The live /v1 surface today:

  • POST /v1/transcribe — billed, rate-limited, requires an API key.
  • POST /v1/transcribe_partial — same auth + billing, low-latency partial decoding for live UIs.
  • GET /v1/health — public, no auth, for uptime monitors.
  • Dashboard endpoints (/v1/keys, /v1/me, /v1/billing/*) — Firebase ID token, used by auth.hafiz-ai.com.

The surface continues to expand — subscribe to the release notes or email hello@hafiz-ai.com for updates.

If you're evaluating for high volume (> 250 hrs / month) and want a custom contract, email us and we'll set you up directly.

FAQ

Does the API support tajweed scoring?

Not yet — but pass target_ayah to /v1/transcribe and you get back per-word confidence values plus a diacritic-restored transcript. That's what Iqra's tajweed-aware grading is built on today. A standalone /v1/align endpoint and a dedicated tajweed scorer are both on the Q3 2026 roadmap.

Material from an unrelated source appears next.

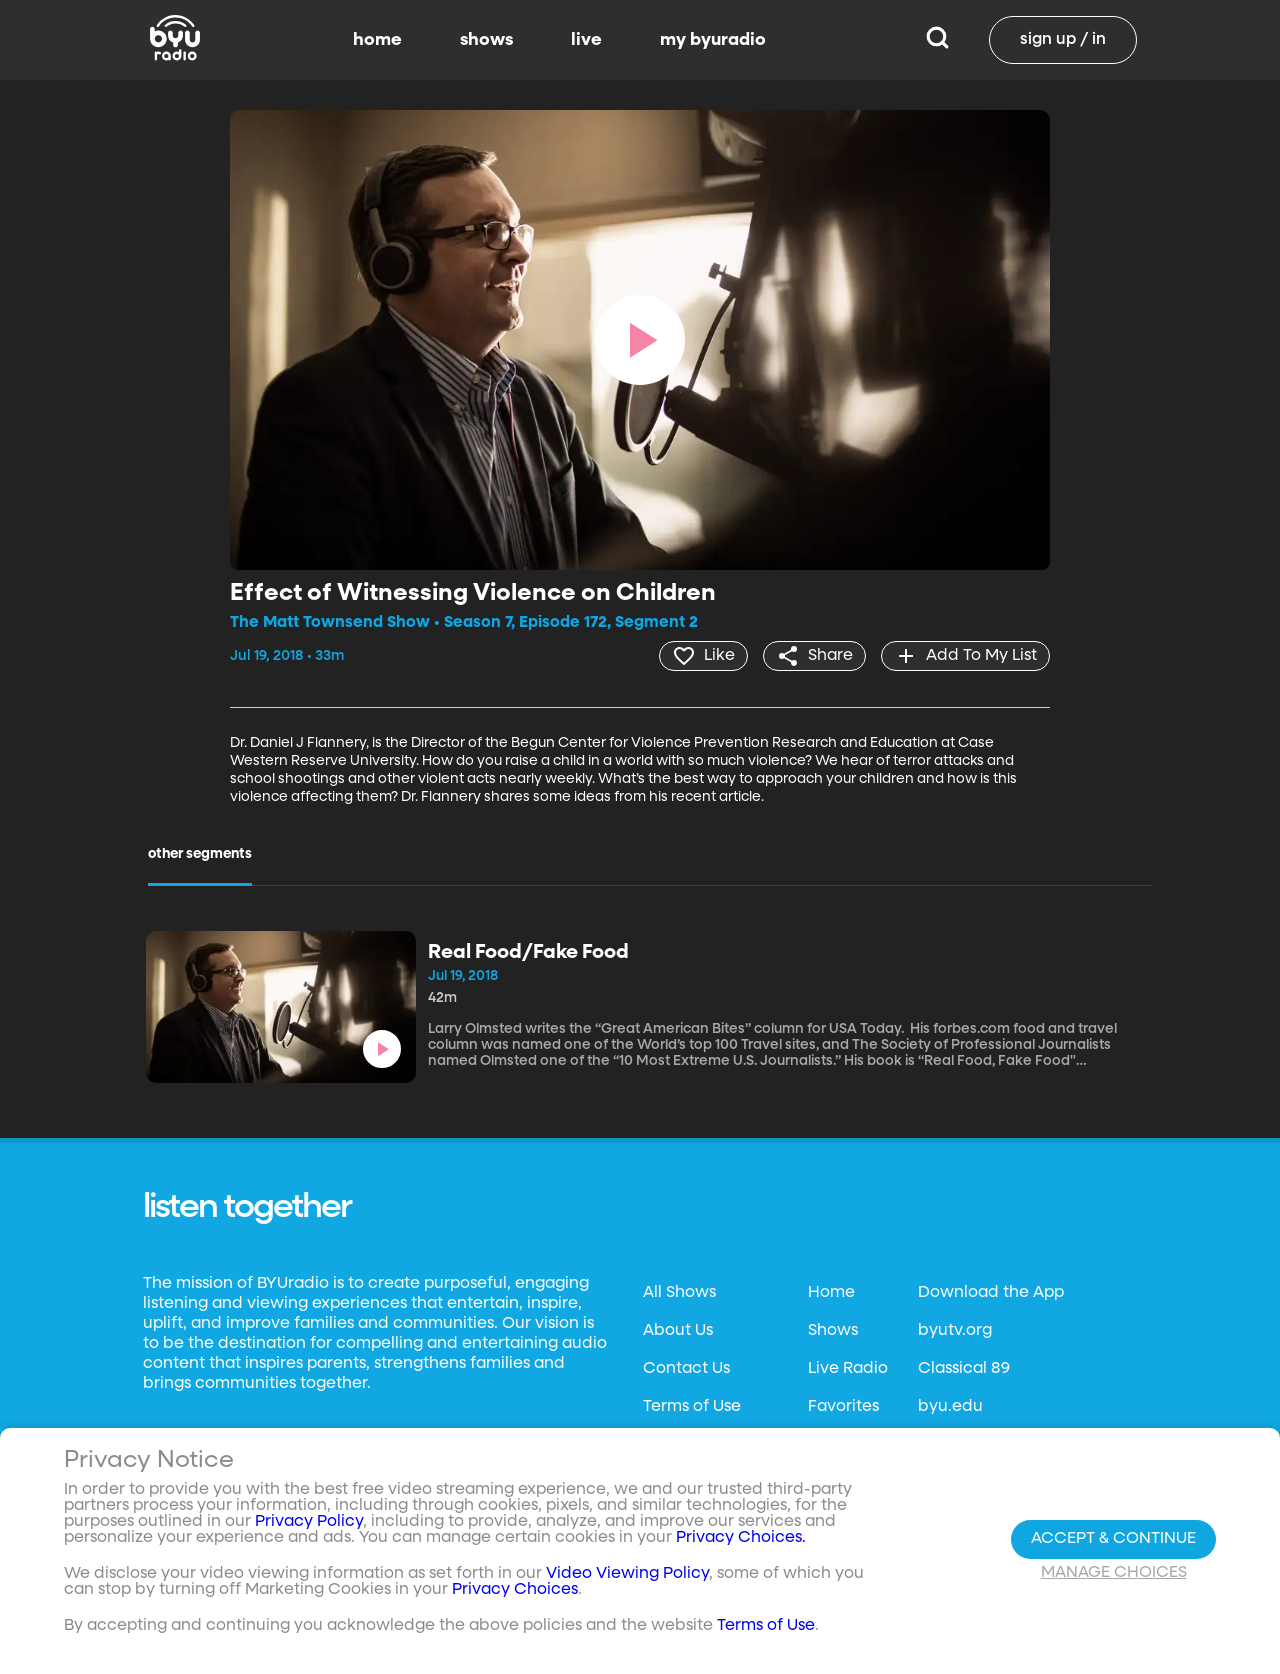 Image resolution: width=1280 pixels, height=1674 pixels. I want to click on shows, so click(486, 40).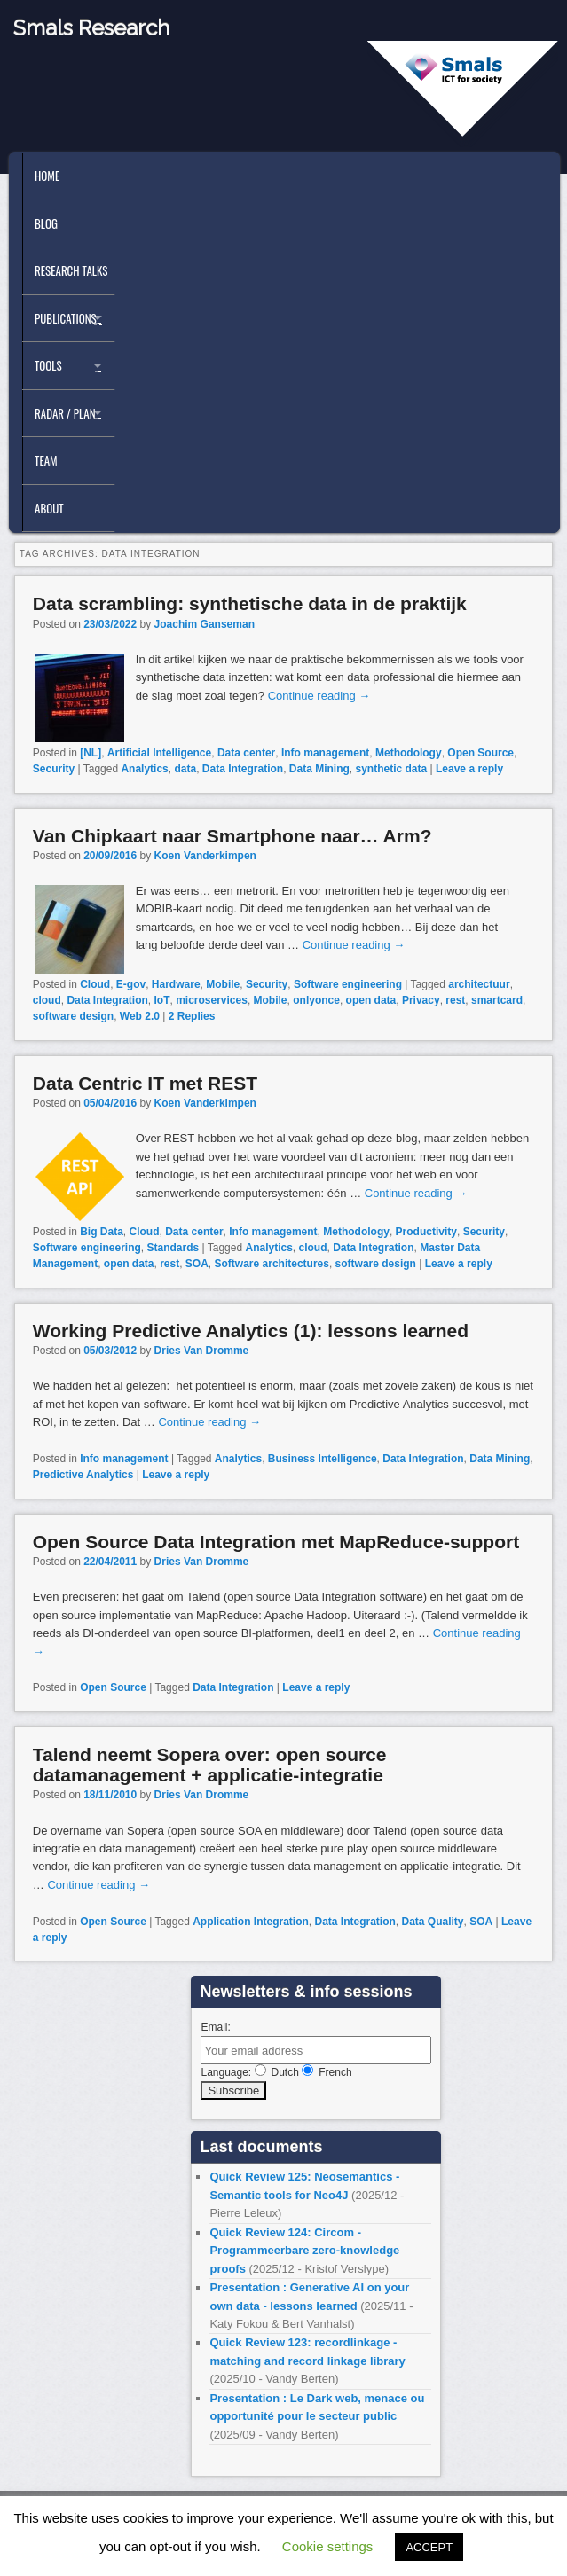  Describe the element at coordinates (328, 2546) in the screenshot. I see `Cookie settings [button]` at that location.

Can I use this for non-Qur'anic Arabic?

Technically yes — the underlying model is a Whisper variant — but accuracy will be much worse than for Qur'anic text. Use OpenAI / Deepgram / Azure for general Arabic. Use us when the audio is recitation.

What's the maximum file size?

25 MB or 5 minutes per request, whichever comes first. For longer audio, slice it client-side or contact us about the batch endpoint.

Do you store my audio?

By default we keep audio for 24h to debug failures, then delete. You can opt out (X-Hafiz-No-Store: 1 header) and we'll process it in-memory only. See the privacy policy.

Is the model open-source?

The base model (tarteel-ai/whisper-base-ar-quran) is. Our fine-tuned weights are not — but we publish training recipes and evals on our research page.

Can I run this on-device?

Yes — the underlying model is standard Whisper, which converts cleanly to CoreML for iOS (via WhisperKit) and ONNX for Android. We'll publish first-class exports alongside the API launch. Until then, the API will give you the same accuracy with zero device cost.

Is the API stable?

The /v1/transcribe endpoint, authentication scheme, and pricing tiers are stable — we won't break them. We may add new fields to responses and new endpoints (batch, streaming, model variants); we won't remove or rename existing ones without a clear migration window.